Thich Nhat Han says we are all just trying to suffer a little less. I get wildly annoyed with optimization culture that tells us to buy the capsule wardrobe, track our sleep or macros, or buy more supplements. But recently, I went on an ethnobotany hike with a scientist who explained all the indigenous medicinal uses of native plants on the forest trail we were on. And I realized that ever since the first human evolved on this planet, we’ve all just been trying to feel better. Whether we’re using nettles, Cottonwood blossoms, cannabis, or biometric sensors, we want to know, in our bodies, minds, and hearts, that we are okay. And that everything will be okay.
The ancient mystic Julian of Norwich assures us, “All is well, and shall be well, and all manner of things shall be well.” She says this after living through the Black Death, other brushes with death, and extreme existential angst in the 1300’s. After all that, she still chooses to write something called “Revelations of Divine Love.” When she says things will be well, she doesn’t mean they will be easy. She intimately knows, as Richard Rohr says, that there are two paths to transformation–great love and great suffering. She sees them both up close, and still she says, “All is well.” The great quest of my life, though I didn’t always know it, is trying to determine how she could say this, and if we can, too.
On many days, I might put it this way: “All is okay, and shall by okay, and all manner of things shall be okay.” We can still feel beloved even when things aren’t optimized. We can still give and receive tenderness in the midst of uncertainty, pain, and failure. We might not say things are going well, but we can still be well. That’s a miracle worth investigating.

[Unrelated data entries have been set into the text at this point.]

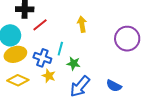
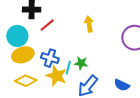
cyan line: (60, 49) -> (68, 68), moved
yellow star: (49, 76) -> (56, 76), size x1.5

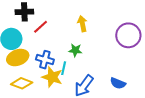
green star: (81, 63) -> (75, 50), moved

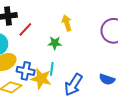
green star: (75, 50) -> (55, 43), moved
blue cross: (45, 60) -> (26, 71), moved

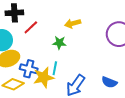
yellow arrow: (67, 23) -> (73, 23), turned -91
yellow star: (41, 79) -> (44, 77), turned -30

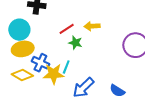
red line: (31, 27) -> (67, 29), moved

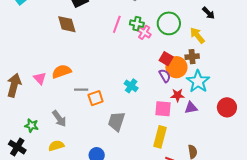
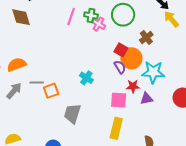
yellow arrow: (197, 35) -> (171, 19), moved
brown cross: (192, 57) -> (146, 37), moved, turned -32
cyan star: (198, 81) -> (153, 72), turned -30
gray arrow: (59, 119) -> (14, 91), moved, turned -102

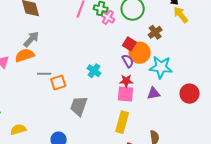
red star: (133, 86) -> (126, 81), moved
gray arrow: (14, 91) -> (31, 39), moved

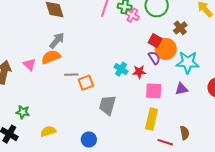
red star: (126, 81) -> (139, 72), moved

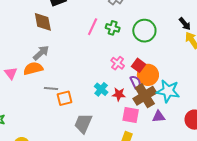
pink cross: (132, 15) -> (118, 63), moved
brown cross: (180, 28) -> (145, 96), moved, size x1.6

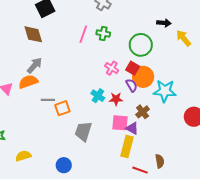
black arrow: (185, 24) -> (164, 23), moved, turned -40
green circle: (144, 31) -> (141, 45), moved
brown cross: (145, 96) -> (143, 112), moved, size x0.6
pink square: (131, 115) -> (120, 123), moved
purple triangle: (159, 117) -> (132, 128), moved, turned 40

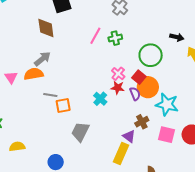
green cross: (103, 33) -> (115, 38), turned -32
red star: (116, 99) -> (118, 88), moved
pink square: (120, 123) -> (166, 135), moved

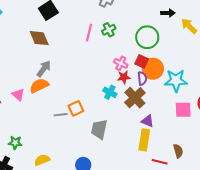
purple semicircle: (135, 94) -> (142, 78), turned 32
gray line: (50, 95) -> (61, 115), moved
brown cross: (142, 122) -> (135, 98), moved, size x1.5

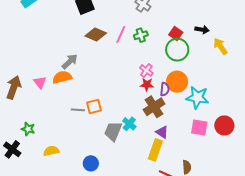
brown diamond: (39, 38) -> (96, 34), moved, turned -55
red square: (142, 61) -> (176, 34), moved
cyan cross: (110, 92) -> (129, 124), moved

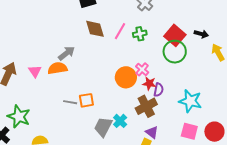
brown diamond: (96, 34) -> (95, 29), turned 45
red square: (176, 34) -> (175, 35), size x1.5
orange circle: (177, 82) -> (126, 77), moved
red star: (147, 84) -> (149, 83), moved
green star: (28, 129) -> (19, 117), size x1.6

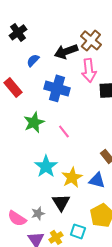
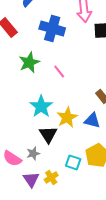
black triangle: (61, 202) -> (48, 134), moved
cyan square: (78, 231) -> (73, 162), moved

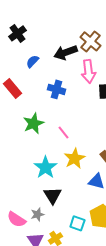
blue cross: (52, 28) -> (56, 89), size x0.7
yellow star: (67, 117) -> (74, 158), moved

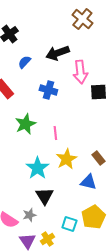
brown cross: (90, 41) -> (82, 19), moved
pink line: (63, 132) -> (55, 133), turned 32

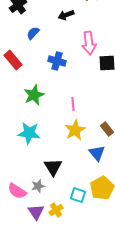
black arrow: (57, 53) -> (66, 15), moved, size x0.7
pink line: (55, 133) -> (73, 104), moved
cyan star: (37, 168) -> (29, 133), moved, turned -30
blue triangle: (88, 182) -> (97, 153), turned 36

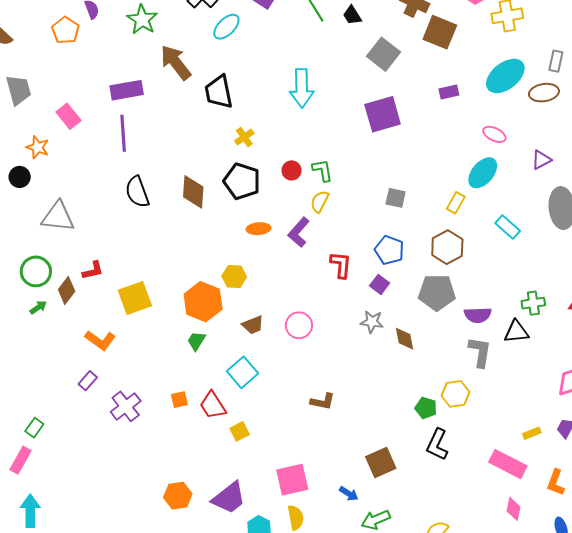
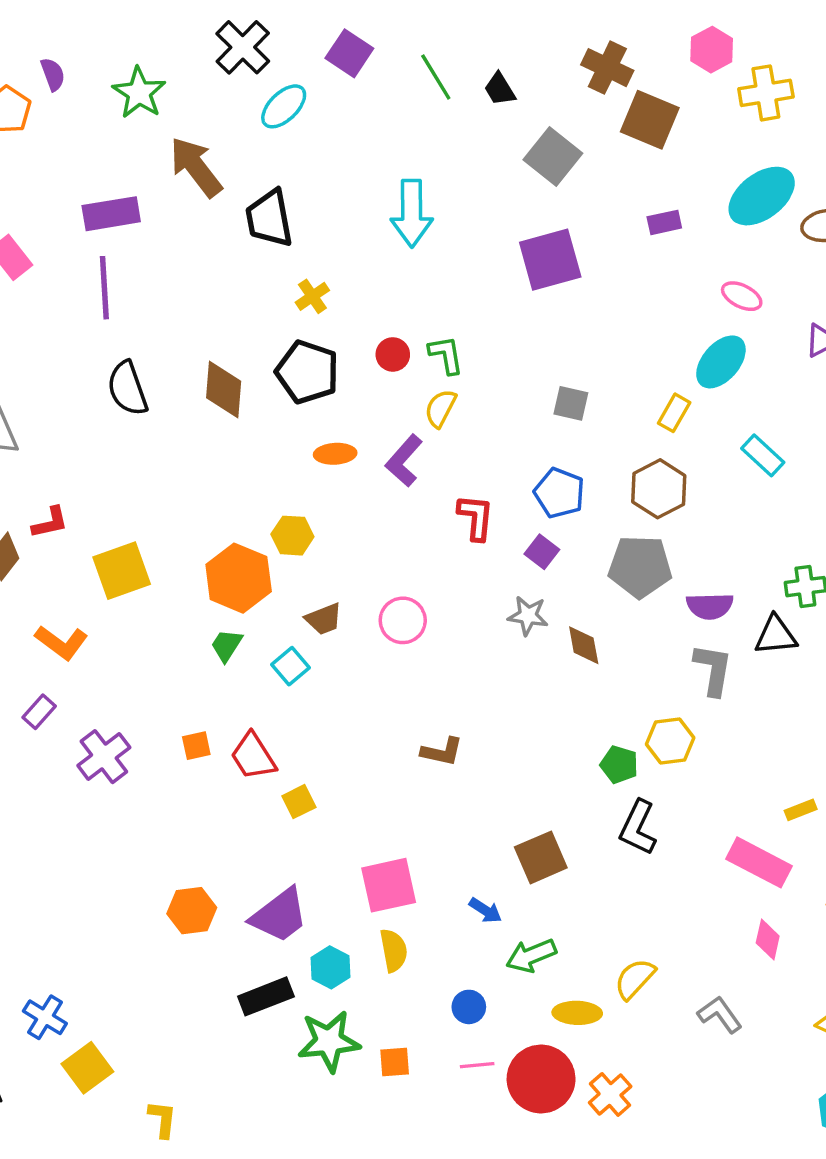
cyan square: (243, 372) -> (291, 666), moved, size x0.7

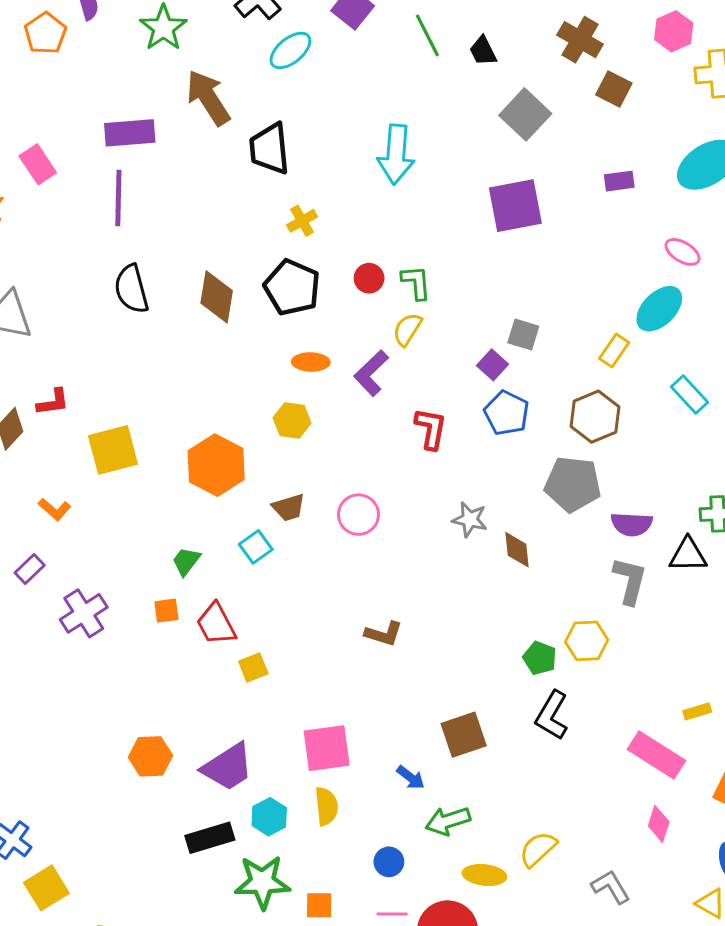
brown square: (650, 120) -> (614, 89), size x0.7
yellow hexagon: (292, 536) -> (292, 421), moved
purple square: (542, 552) -> (492, 365), moved
orange L-shape: (62, 642) -> (55, 509), size x0.7
green trapezoid: (226, 645) -> (186, 561), moved

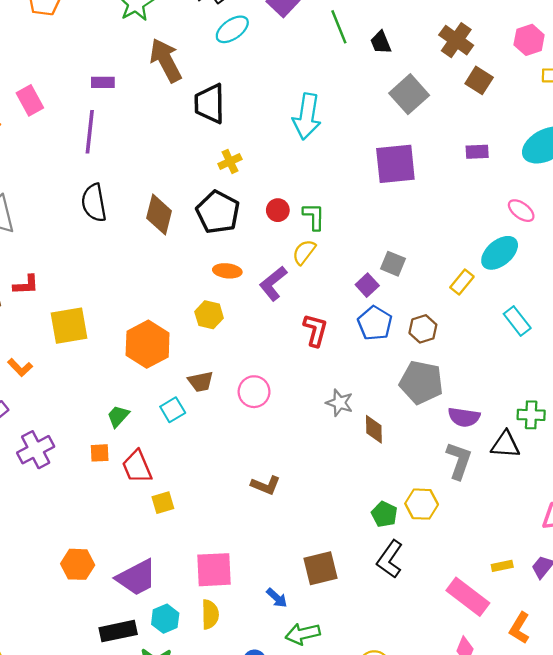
purple rectangle: (130, 133) -> (103, 82), size x0.6
brown hexagon: (595, 417) -> (423, 329), moved, size x0.7

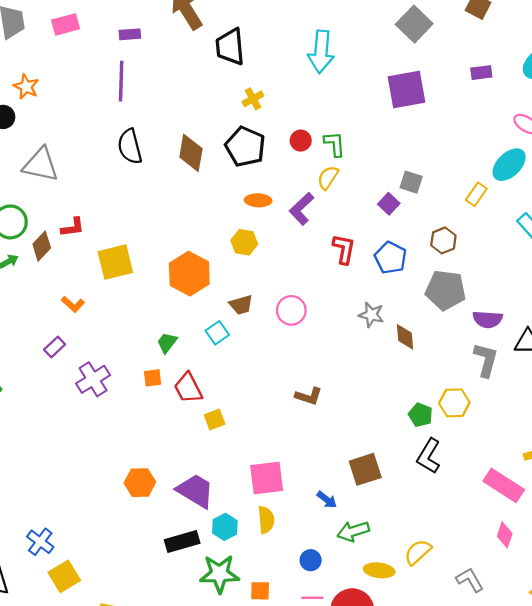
pink rectangle: (30, 100) -> (66, 24), moved, turned -72
blue pentagon: (375, 323) -> (391, 258), moved
purple trapezoid: (137, 578) -> (195, 491), turned -117

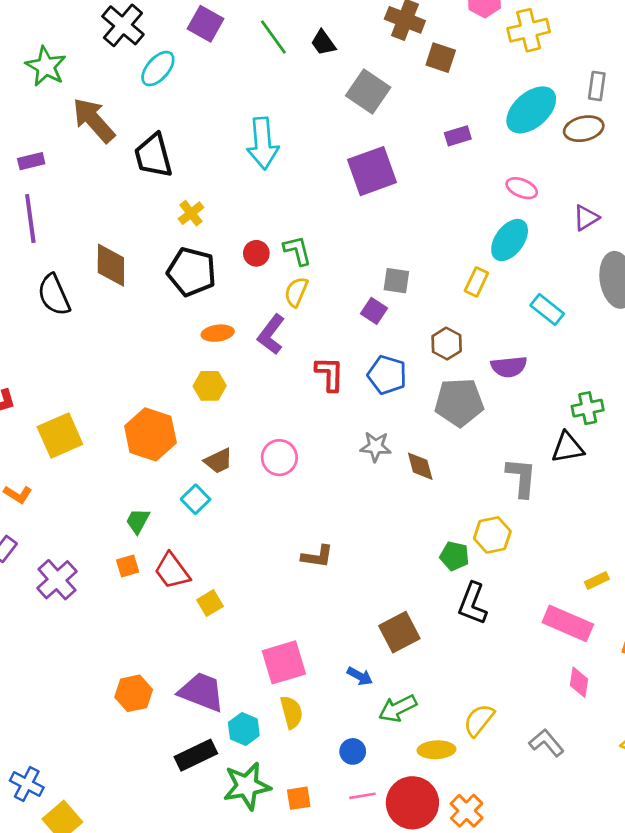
brown diamond: (191, 153) -> (111, 265), moved
purple semicircle: (488, 319) -> (509, 367), moved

I’ve been calling myself a “Life-a-holic” for several years now, and telling my kids, clients, and anyone who will listen that life itself is enough. Charlotte Joko, the Buddhist teacher, says, “If there’s one thing we can count on, it’s life being itself.” That’s it! This is both difficult and very freeing news. There’s not something else coming down the pike. This is the curriculum, and can we learn to love it?
Dr. Jandial, neuroscientist and cancer surgeon, says the first step to an engaged life is taking stock: “Do I need survival techniques, or do I need self-improvement?” If you’re in survival mode, it’s maneuvers you need, and sometimes drastic ones. Quit school or quit the job. Get a divorce. Move across the country. Take it one breath at a time. If you’re in a place of stability, the prescription is different. Start meditating or journaling. Learn to cook healthier meals. Take up a new hobby. Start to notice your surroundings more.
This has been a bumpy few months for me, and I’ve been saved by noticing. The guillemot pigeons on the bay. The volunteer tomato starts springing up in my raised bed. The people around town who remember my name, the Great Blue Heron colony off Interstate 5, the giant Big Leaf Maple off the trail. All is okay, and shall by okay, and all manner of things shall by okay. May it be so with you.